Étudiante en fac de lettres sans passion ni ambition, travaillant en supermarché pour financer sa colocation avec l’indolente Marilou, elle rêve d'une autre vie. Elle se fantasme influenceuse beauté. Un jour, le rappeur Mowgli dont elle est complètement fan la désigne gagnante du concours organisé pour lui trouver une figurante dans son prochain clip. Ce coup de projecteur va lui valoir un nombre d’abonnés démentiel en très peu de temps. C’est la consécration. Des marques vont la démarcher. Elle s’endette alors pour investir dans du matériel adapté (écran vert, projecteur, logiciel de montage vidéo...) afin d’honorer ses partenariats. Elle est invitée à Paris, y rencontre BodyMax, youtubeur fitness aux millions de vues. Entre eux va naître une idylle un brin particulière, ponctuée de baisers au bout d’une perche à selfies qui seront coupés au montage. Prise dans les filets de la virtualité et du paraître, Maëla ressent une profonde mélancolie. Elle est peu à peu désabusée et rêve de se fondre dans la figure de Baloo, l’ours domestiqué du rappeur qu’elle adore. Maëla est une jeune fille sans aucun réel soutien : père absent, mère qui s’avère défaillante, colocataire plutôt indifférente, ex lâche et égoïste, enseignante quelque peu hautaine et blasée... Elle est vulnérable et particulièrement influencée par la recherche et l’affichage de perfection à l’œuvre sur les réseaux. Elle est gavée de mantras (on devrais-je dire #quoteoftheday) tels que "Rome ne s’est pas bâtit en un seul snap" (citation du roman), "Je fais de mes obstacles des opportunités" et autres "Soit l’énergie que tu veux attraper" (non extraites du roman).

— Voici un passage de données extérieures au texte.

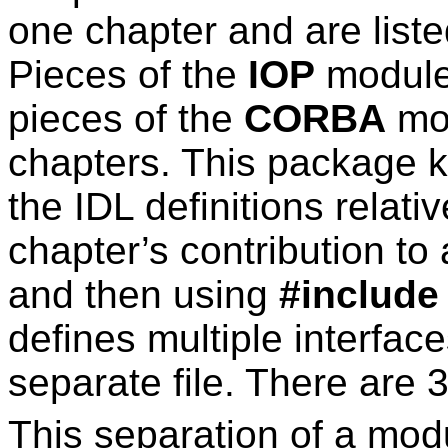
one chapter and are listed
Pieces of the
IOP
module
pieces of the
CORBA
mod
chapters. This package k
the IDL definitions relati
chapter’s contribution to 
and then using
#include
defines multiple interface
separate file. There are 3
This separation of a module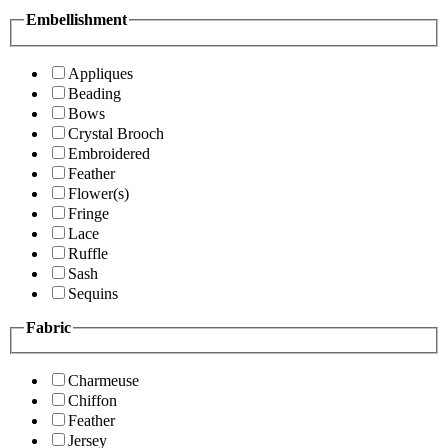
Embellishment
Appliques
Beading
Bows
Crystal Brooch
Embroidered
Feather
Flower(s)
Fringe
Lace
Ruffle
Sash
Sequins
Fabric
Charmeuse
Chiffon
Feather
Jersey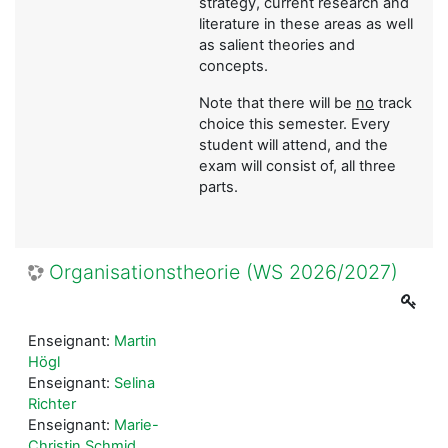
strategy, current research and
literature in these areas as well
as salient theories and
concepts.
Note that there will be
no
track
choice this semester. Every
student will attend, and the
exam will consist of, all three
parts.
Organisationstheorie (WS 2026/2027)
Enseignant:
Martin
Högl
Enseignant:
Selina
Richter
Enseignant:
Marie-
Christin Schmid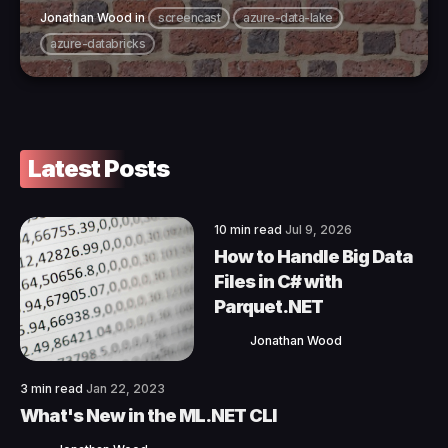
Jonathan Wood
in
screencast
azure-data-lake
azure-databricks
Latest Posts
10 min read
Jul 9, 2026
How to Handle Big Data
Files in C# with
Parquet.NET
Jonathan Wood
3 min read
Jan 22, 2023
What's New in the ML.NET CLI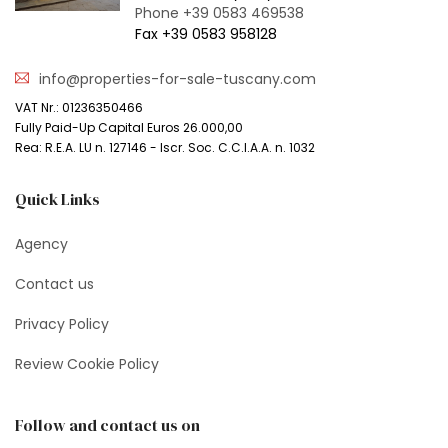
Phone +39 0583 469538
Fax +39 0583 958128
info@properties-for-sale-tuscany.com
VAT Nr.: 01236350466
Fully Paid-Up Capital Euros 26.000,00
Rea: R.E.A. LU n. 127146 - Iscr. Soc. C.C.I.A.A. n. 1032
Quick Links
Agency
Contact us
Privacy Policy
Review Cookie Policy
Follow and contact us on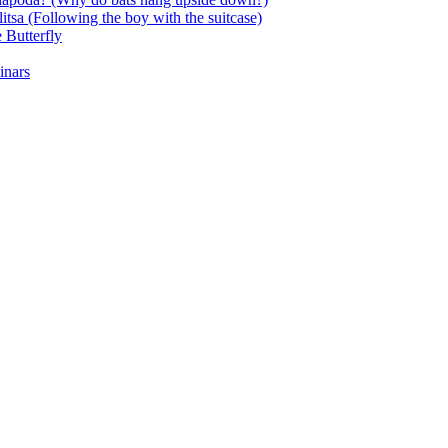
itsa (Following the boy with the suitcase)
 Butterfly
inars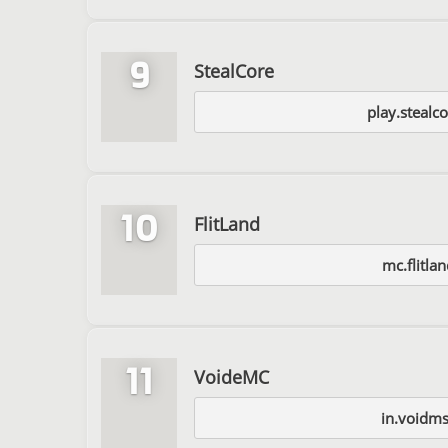
9
StealCore
play.stealc
10
FlitLand
mc.flitlan
11
VoideMC
in.voidms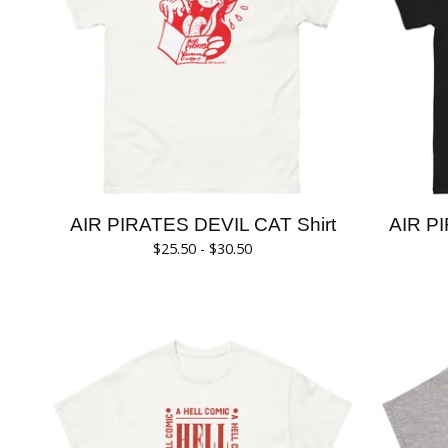
AIR PIRATES DEVIL CAT Shirt
AIR PI
$
25.50 -
$
30.50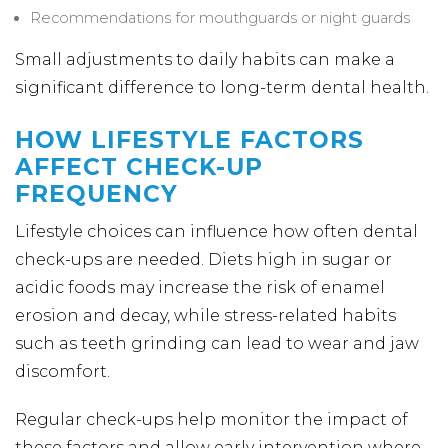
Recommendations for mouthguards or night guards
Small adjustments to daily habits can make a
significant difference to long-term dental health.
HOW LIFESTYLE FACTORS
AFFECT CHECK-UP
FREQUENCY
Lifestyle choices can influence how often dental
check-ups are needed. Diets high in sugar or
acidic foods may increase the risk of enamel
erosion and decay, while stress-related habits
such as teeth grinding can lead to wear and jaw
discomfort.
Regular check-ups help monitor the impact of
these factors and allow early intervention where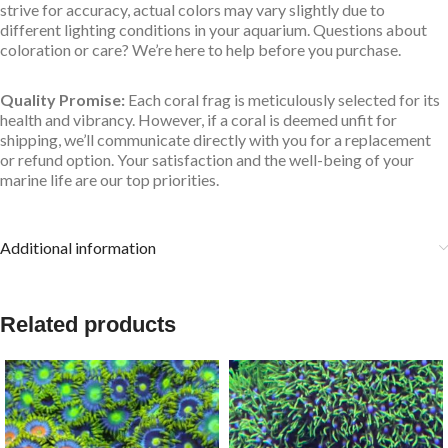
strive for accuracy, actual colors may vary slightly due to
different lighting conditions in your aquarium. Questions about
coloration or care? We’re here to help before you purchase.
Quality Promise:
Each coral frag is meticulously selected for its
health and vibrancy. However, if a coral is deemed unfit for
shipping, we’ll communicate directly with you for a replacement
or refund option. Your satisfaction and the well-being of your
marine life are our top priorities.
Additional information
Related products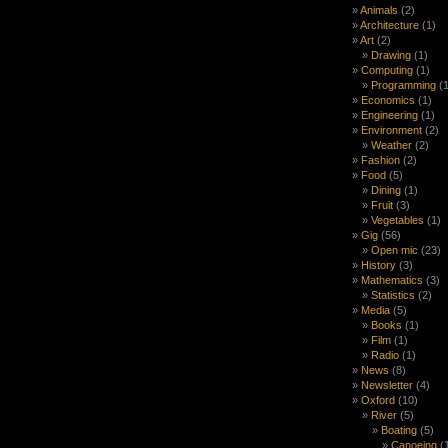
Animals
(2)
Architecture
(1)
Art
(2)
Drawing
(1)
Computing
(1)
Programming
(1
Economics
(1)
Engineering
(1)
Environment
(2)
Weather
(2)
Fashion
(2)
Food
(5)
Dining
(1)
Fruit
(3)
Vegetables
(1)
Gig
(56)
Open mic
(23)
History
(3)
Mathematics
(3)
Statistics
(2)
Media
(5)
Books
(1)
Film
(1)
Radio
(1)
News
(8)
Newsletter
(4)
Oxford
(10)
River
(5)
Boating
(5)
Canoeing
(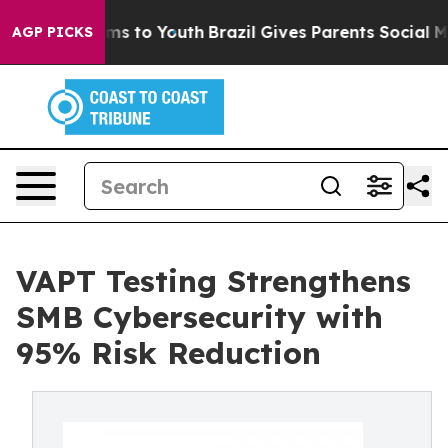
te Harms to Youth
Brazil Gives Parents Social Media Co
AGP PICKS
VAPT Testing Strengthens
SMB Cybersecurity with
95% Risk Reduction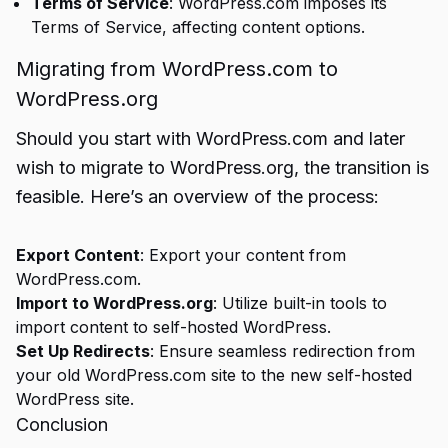
Terms of Service
: WordPress.com imposes its
Terms of Service, affecting content options.
Migrating from WordPress.com to
WordPress.org
Should you start with WordPress.com and later
wish to migrate to WordPress.org, the transition is
feasible. Here’s an overview of the process:
Export Content
: Export your content from
WordPress.com.
Import to WordPress.org
: Utilize built-in tools to
import content to self-hosted WordPress.
Set Up Redirects
: Ensure seamless redirection from
your old WordPress.com site to the new self-hosted
WordPress site.
Conclusion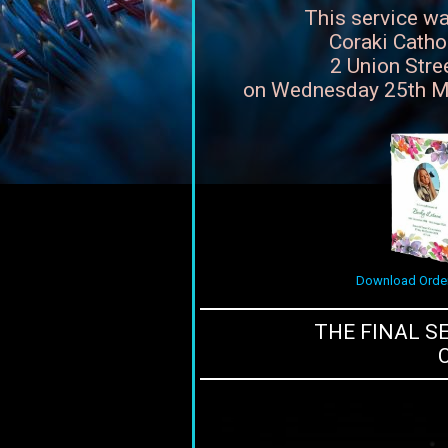
This service wa
Coraki Catho
2 Union Stree
on Wednesday 25th M
Download Order
THE FINAL S
C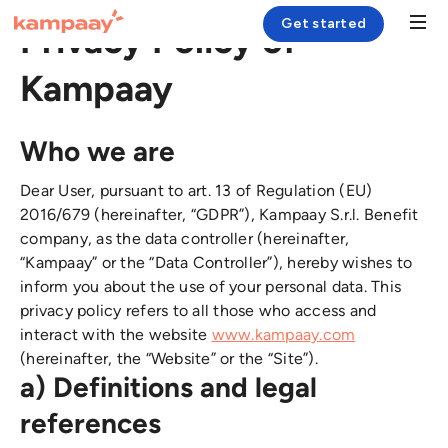
Get started
Privacy Policy of
Kampaay
Solution
Who we are
Case Study
Dear User, pursuant to art. 13 of Regulation (EU)
Resources
2016/679 (hereinafter, “GDPR”), Kampaay S.r.l. Benefit
Company
company, as the data controller (hereinafter,
“Kampaay” or the “Data Controller”), hereby wishes to
inform you about the use of your personal data. This
Login
privacy policy refers to all those who access and
interact with the website
www.kampaay.com
(hereinafter, the “Website” or the “Site”).
a) Definitions and legal
references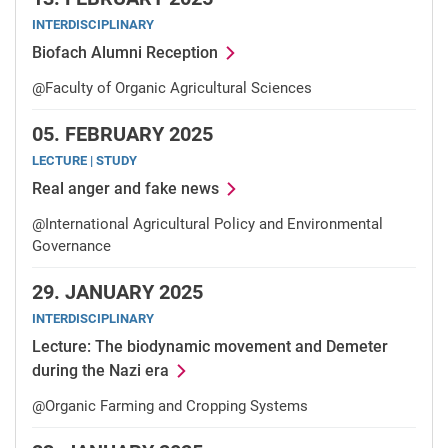
INTERDISCIPLINARY
Biofach Alumni Reception
@Faculty of Organic Agricultural Sciences
05.
FEBRUARY 2025
LECTURE | STUDY
Real anger and fake news
@International Agricultural Policy and Environmental
Governance
29.
JANUARY 2025
INTERDISCIPLINARY
Lecture: The biodynamic movement and Demeter
during the Nazi era
@Organic Farming and Cropping Systems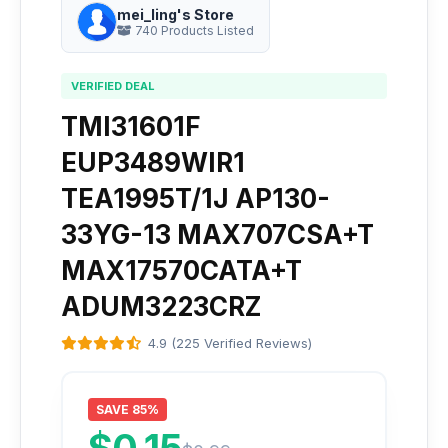
mei_ling's Store
740 Products Listed
VERIFIED DEAL
TMI31601F
EUP3489WIR1
TEA1995T/1J AP130-
33YG-13 MAX707CSA+T
MAX17570CATA+T
ADUM3223CRZ
4.9 (225 Verified Reviews)
SAVE 85%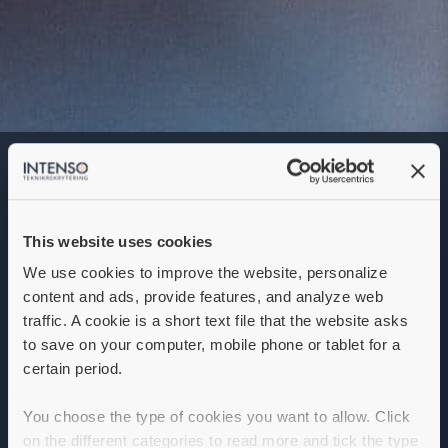
Application Engineer
Denna annons går inte längre att söka. Se
alla lediga jobb
här
.
This website uses cookies
We use cookies to improve the website, personalize
content and ads, provide features, and analyze web
traffic. A cookie is a short text file that the website asks
to save on your computer, mobile phone or tablet for a
certain period.
You choose the type of cookies you want to allow. Click
on the different categories to read more and tick the type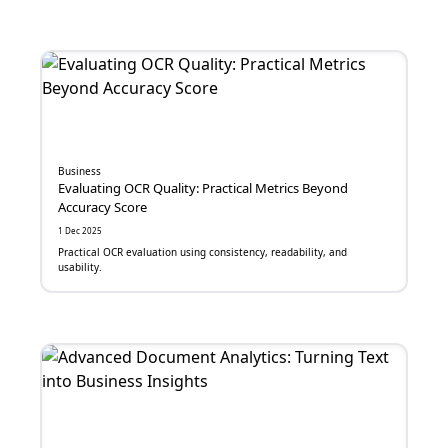
SaaS
Banking
e-Commerce
Machine Learning
Business
Digital Security
Evaluating OCR Quality: Practical Metrics Beyond
Accuracy Score
Maintenance Management System
1 Dec 2025
Practical OCR evaluation using consistency, readability, and
usability.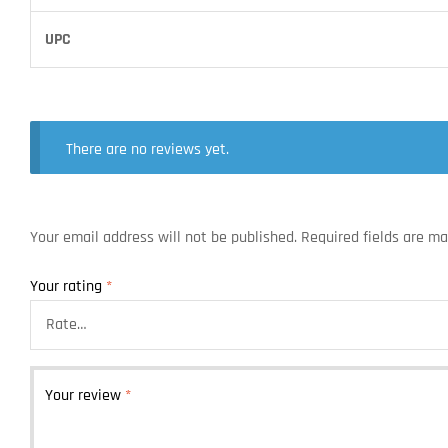
UPC
There are no reviews yet.
Your email address will not be published.
Required fields are m
Your rating
*
Your review
*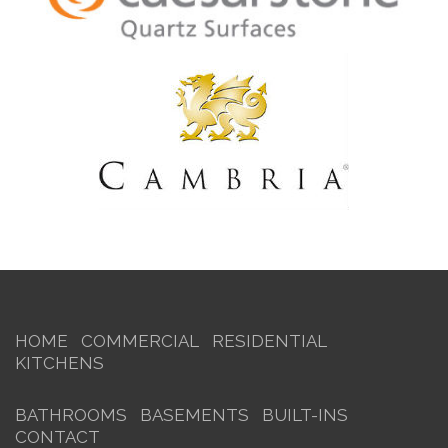
HOME
COMMERCIAL
RESIDENTIAL
KITCHENS
BATHROOMS
BASEMENTS
BUILT-INS
CONTACT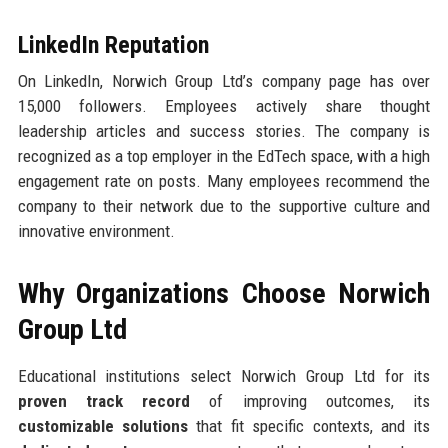
LinkedIn Reputation
On LinkedIn, Norwich Group Ltd’s company page has over
15,000 followers. Employees actively share thought
leadership articles and success stories. The company is
recognized as a top employer in the EdTech space, with a high
engagement rate on posts. Many employees recommend the
company to their network due to the supportive culture and
innovative environment.
Why Organizations Choose Norwich
Group Ltd
Educational institutions select Norwich Group Ltd for its
proven track record
of improving outcomes, its
customizable solutions
that fit specific contexts, and its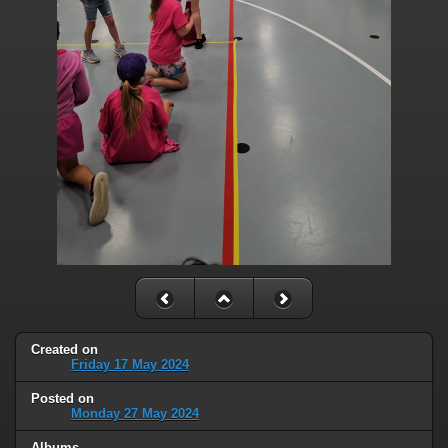
Created on
Friday 17 May 2024
Posted on
Monday 27 May 2024
Albums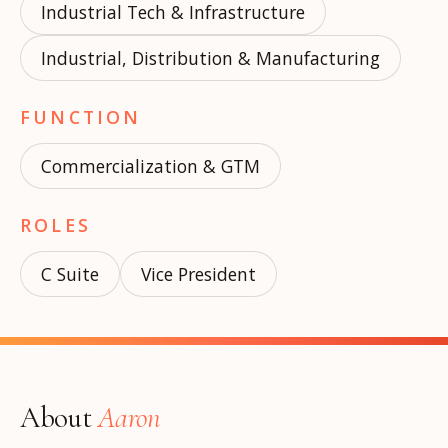
Industrial Tech & Infrastructure
Industrial, Distribution & Manufacturing
FUNCTION
Commercialization & GTM
ROLES
C Suite
Vice President
About
Aaron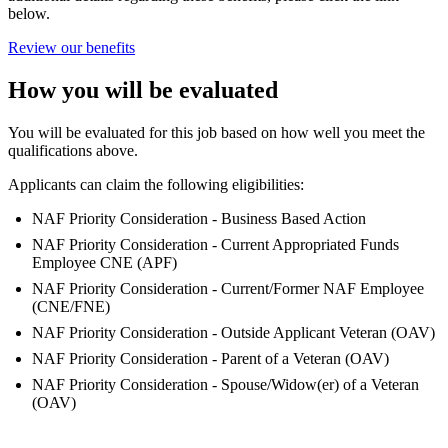
below.
Review our benefits
How you will be evaluated
You will be evaluated for this job based on how well you meet the
qualifications above.
Applicants can claim the following eligibilities:
NAF Priority Consideration - Business Based Action
NAF Priority Consideration - Current Appropriated Funds
Employee CNE (APF)
NAF Priority Consideration - Current/Former NAF Employee
(CNE/FNE)
NAF Priority Consideration - Outside Applicant Veteran (OAV)
NAF Priority Consideration - Parent of a Veteran (OAV)
NAF Priority Consideration - Spouse/Widow(er) of a Veteran
(OAV)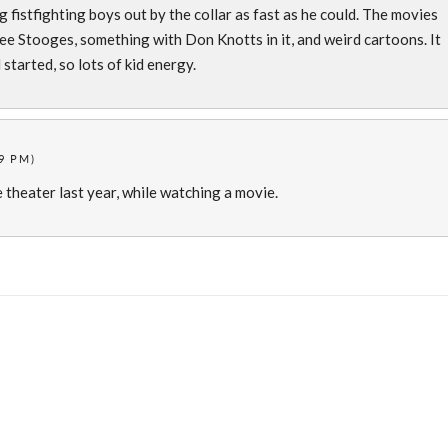
g fistfighting boys out by the collar as fast as he could. The movies
e Stooges, something with Don Knotts in it, and weird cartoons. It
started, so lots of kid energy.
9 PM)
e theater last year, while watching a movie.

Virulente satire des réseaux sociaux et en particulier d'Instagram, Licorne décrit avec justesse et cynisme le monde virtuel contemporain fait de recherche de reconnaissance, de jeux de pouvoirs et d'influence. J’ai lu le roman assez rapidement, curieuse du propos développé. J’ai malheureusement été confrontée à des longueurs. J’ai trouvé la trame narrative un peu trop linéaire, sans tension dramatique forte. Les personnages manquaient de caractérisation. Surtout, j’ai eu du mal, les pages se tournant, à digérer l’omniprésence absurde du personnage de Baloo. La fin est brumeuse, comme si l’auteure se refusait à nous livrer la morale de sa fable. Ou peut-être est-elle celle du Livre de la jungle : en réalité "il en faut peu pour être heureux" ? Pour autant, ma moue perplexe à la fermeture du livre s’est estompée et je garde du roman le souvenir d’une satyrique intelligence. Le propos est intéressant et même vraiment très bien vu.
Licorne est donc un premier roman déroutant et original sur la thématique du désœuvrement, du manque de confiance en soi et de la grotesque recherche de reconnaissance sur les réseaux sociaux. Une écriture ciselée et moderne à découvrir.